1 Thessalonians 5:12-22

Morning Prayer:

Father, we confess that our eyes do not readily see the spiritual side of life.  We confess that our ears are not always listening for an eternal word.  We confess even more our fear that we might have missed you as you have shown yourself to us each day.  O God, we seem to look in the wrong places.  We are confident that you have probably given us evidence of your work in our lives but we just don’t seem to notice.  Every bush may have been a flame with your holy fire but we have no time to turn aside.  Our wandering feet seem unable to distinguish holy ground for we cover so much ground so quickly.  Heaven and earth may declare your glory but our eyes see only the tasks on our list before us.  Our prayer today is for eyes that really see.  We pray for eyes that not only simply see the beauty of nature that surrounds our busy lives but for eyes that see Christ in the faces of those around us.  We pray for hearts not tender for sentimental moments but hearts that recognize moments that you have indeed given us as opportunities to learn of your love through obedience.  May we not turn from a moment because it makes us uncomfortable, but seeing your hand in directing our paths may we be generous, may we be patient, may we bless instead of curse, may we heal instead of hurt.  In our obedience, may we hear your voice speak peace to our hearts.  May each day of this week be one that takes us over holy ground and may our hearts be set on fire with your presence.  In Christ’s name we pray.  Amen.

Meditation Text:

      But we can train our minds and hearts to be conscious of God’s presence and to fellowship with Him any time, and all the time. We can make our lives a prayer to Him by practicing His presence. With some passion to know Him combined with His grace and the help of His Spirit, we can pray without ceasing.   —ehow.com

As a teenager, there were a couple of things I read in scripture that I thought sounded really B-O-R-I-N-G.   One was in the Book of Revelation where I read that the saints in glory sang praises eternally.  Now don’t get me wrong.  I wish I could sing like that, but at 16, I thought 10 minutes in the shower and 30 minutes of singing with the radio in the car was enough for anybody.  But singing for eternity?  That sounded to me like I would be worn out and tired of doing any one thing forever, and it sounded boring to me.

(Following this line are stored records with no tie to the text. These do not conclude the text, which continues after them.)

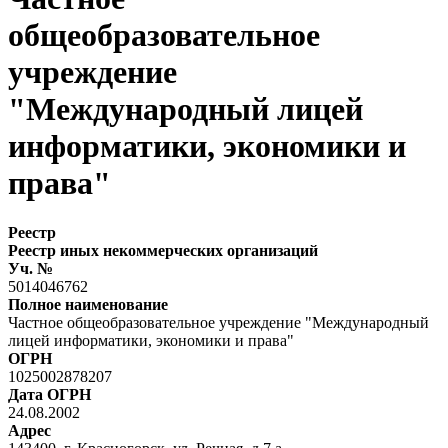
общеобразовательное
учреждение
"Международный лицей
информатики, экономики и
права"
Реестр
Реестр иных некоммерческих организаций
Уч. №
5014046762
Полное наименование
Частное общеобразовательное учреждение "Международный
лицей информатики, экономики и права"
ОГРН
1025002878207
Дата ОГРН
24.08.2002
Адрес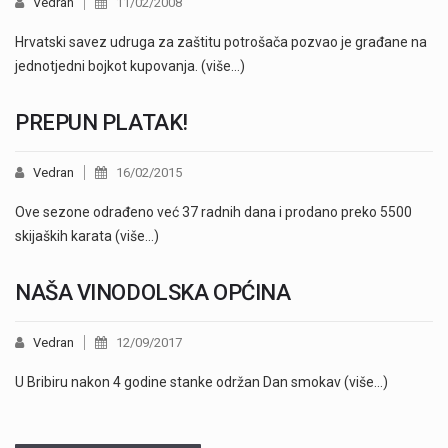
Vedran
11/02/2008
Hrvatski savez udruga za zaštitu potrošača pozvao je građane na
jednotjedni bojkot kupovanja. (više…)
PREPUN PLATAK!
Vedran
16/02/2015
Ove sezone odrađeno već 37 radnih dana i prodano preko 5500
skijaških karata (više…)
NAŠA VINODOLSKA OPĆINA
Vedran
12/09/2017
U Bribiru nakon 4 godine stanke održan Dan smokav (više…)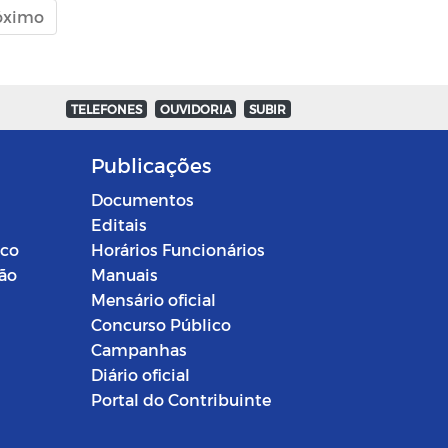
óximo
TELEFONES
OUVIDORIA
SUBIR
Publicações
Documentos
Editais
ico
Horários Funcionários
ção
Manuais
Mensário oficial
Concurso Público
Campanhas
Diário oficial
Portal do Contribuinte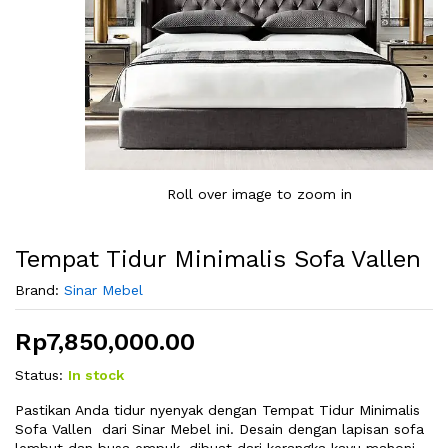
Roll over image to zoom in
Tempat Tidur Minimalis Sofa Vallen
Brand:
Sinar Mebel
Rp
7,850,000.00
Status:
In stock
Pastikan Anda tidur nyenyak dengan Tempat Tidur Minimalis
Sofa Vallen dari Sinar Mebel ini. Desain dengan lapisan sofa
lembut dan busa empuk, dibuat dari kerangka kayu mahoni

The other thing that sounded boring to me was Paul’s suggestion that we pray without ceasing.  The only way I could imagine doing that would be either to become a priest or go to a monastery some place.  I didn’t see how a person could pray without ceasing and still have time to think about a girlfriend, my friend, Johnny, whose brother got a 912 Porsche from his great aunt, or Auburn football.  How can you pray without ceasing and still have time to think about the good and fun things of life?  At age 16, I thought those things sounded incredibly boring because I did not really understand what they were saying.

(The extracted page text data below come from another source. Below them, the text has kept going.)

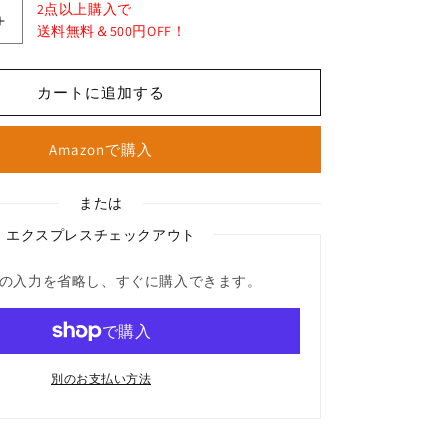
2点以上購入で
Waterproof
送料無料＆500円OFF！
Socks（抗
菌・
カートに追加する
防
臭
プ
Amazonで購入
ラ
ス）
の
エクスプレスチェックアウト
数
量
の入力を省略し、すぐに購入できます。
を
増
や
す
別のお支払い方法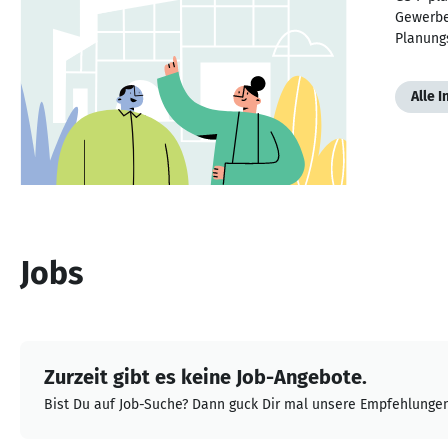
Gewerbe
Planungs
Alle 
Jobs
Zurzeit gibt es keine Job-Angebote.
Bist Du auf Job-Suche? Dann guck Dir mal unsere Empfehlungen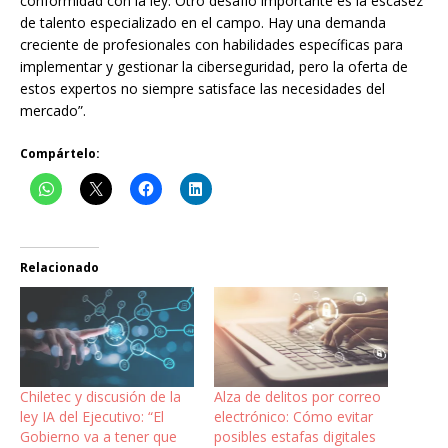
conformidad con la ley. Otro desafío importante es la escasez
de talento especializado en el campo. Hay una demanda
creciente de profesionales con habilidades específicas para
implementar y gestionar la ciberseguridad, pero la oferta de
estos expertos no siempre satisface las necesidades del
mercado”.
Compártelo:
Relacionado
Chiletec y discusión de la
Alza de delitos por correo
ley IA del Ejecutivo: “El
electrónico: Cómo evitar
Gobierno va a tener que
posibles estafas digitales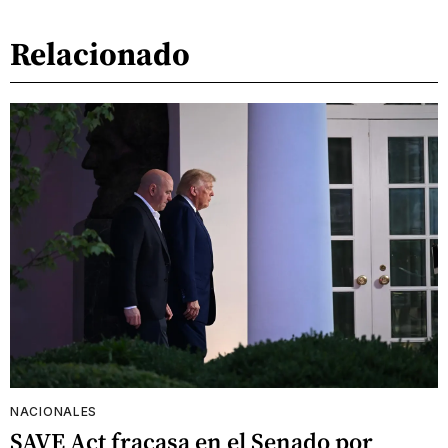
Relacionado
NACIONALES
SAVE Act fracasa en el Senado por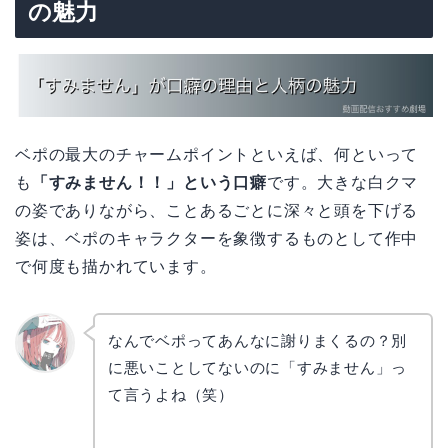
の魅力
ベポの最大のチャームポイントといえば、何といって
も
「すみません！！」という口癖
です。大きな白クマ
の姿でありながら、ことあるごとに深々と頭を下げる
姿は、ベポのキャラクターを象徴するものとして作中
で何度も描かれています。
なんでベポってあんなに謝りまくるの？別
に悪いことしてないのに「すみません」っ
リョウ
コ
て言うよね（笑）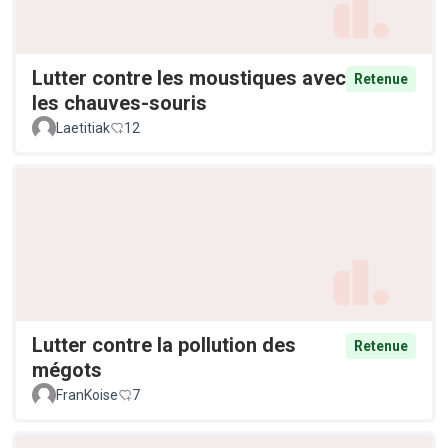
Lutter contre les moustiques avec
Retenue
les chauves-souris
Laetitiak
12
Lutter contre la pollution des
Retenue
mégots
FranKoise
7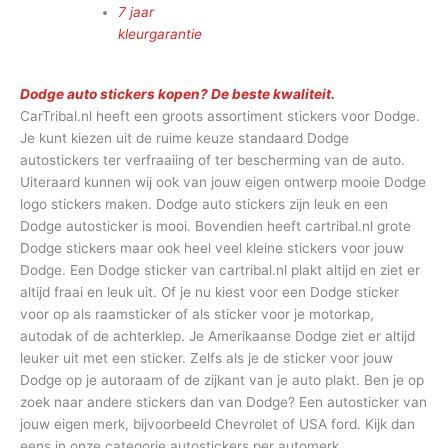
7 jaar
kleurgarantie
Dodge auto stickers kopen? De beste kwaliteit.
CarTribal.nl heeft een groots assortiment stickers voor Dodge.
Je kunt kiezen uit de ruime keuze standaard Dodge
autostickers ter verfraaiing of ter bescherming van de auto.
Uiteraard kunnen wij ook van jouw eigen ontwerp mooie Dodge
logo stickers maken. Dodge auto stickers zijn leuk en een
Dodge autosticker is mooi. Bovendien heeft cartribal.nl grote
Dodge stickers maar ook heel veel kleine stickers voor jouw
Dodge. Een Dodge sticker van cartribal.nl plakt altijd en ziet er
altijd fraai en leuk uit. Of je nu kiest voor een Dodge sticker
voor op als raamsticker of als sticker voor je motorkap,
autodak of de achterklep. Je Amerikaanse Dodge ziet er altijd
leuker uit met een sticker. Zelfs als je de sticker voor jouw
Dodge op je autoraam of de zijkant van je auto plakt. Ben je op
zoek naar andere stickers dan van Dodge? Een autosticker van
jouw eigen merk, bijvoorbeeld Chevrolet of USA ford. Kijk dan
eens in onze categorie autostickers per automerk.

As I have gotten older, I have come to understand better the passage about praying without ceasing.  One, it is not a command.  It is not like one of the Ten Commandments that we have to do it, but it is an encouragement from Paul to do these things.  “Let me give you good advice.  Do these things: be at peace among yourselves, encourage the faint hearted, see that none of you repays evil for evil but always seeks to do good.  Rejoice always.  Pray without ceasing.  Give thanks in all circumstances.” 

When I read that and the other things Paul says, I realize that the things he is telling us to do involve surrounding our minds and our hearts with the good things in life.  What is it that is said in Psalms?  “As one thinketh in the heart,” we know that the things that we think about that are in our minds and hearts shape us whether we want to admit it or not.  What is good for us to surround ourselves with?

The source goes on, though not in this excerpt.